Charlie checked himself, saw his hungover reflection in a mirror by the door, and quickly tried to explain.
"I'm looking for the girl who drinks this transcendental pumpkin ale!" he shouted, shaking the bottle, the taste of the spiced ale still on his tongue.
"Well, I don't drink beer," one girl said. "It has waaay too many carbs and I don't want a pony keg."
"I only drink red wine for the antioxidants," said the other. "And jello shots."
Charlie sighed in disappointment as the girls stared back at him, incredulous and pissed.
"You should probably go now..." said the first girl.
Just as Charlie turned toward the door, who should walk in but Ella.
"Charlie?" Ella sounded confused. In her arms she carried a recycling bin.
"I think you dropped this," he said reverently, stepping toward her with the glass beer bottle.
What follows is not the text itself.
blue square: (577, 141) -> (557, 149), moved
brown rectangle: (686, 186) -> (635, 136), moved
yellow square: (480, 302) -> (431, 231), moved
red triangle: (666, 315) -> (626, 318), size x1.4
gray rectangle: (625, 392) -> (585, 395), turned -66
"Oh shoot, you're right," she said, taking the bottle. "That was some great beer last night, huh? We should do it again sometime. Sorry I had to dash off. My roommates go to bed at midnight sharp and they don't like me waking them."
One of the girls harrumphed and mumbled, "Rowing practice."
"I'd love to," Charlie said, taking her hands on either side of the recycling bin. "Perhaps we could have an Elysian every day... for the rest of forever..."
Ella pried her hands from his and expertly diffused the situation and his awkward statements. (She was used to marriage proposals from the soup kitchen customers.) He left minutes later, and she watched him drive down the street. He was sweet, she thought, smiling. A little weird, a little formal, but definitely cute.
Maybe we'll start with one more Elysian, she thought, and see where it goes from there.
It's always a good time, she mused, For one more Elysian.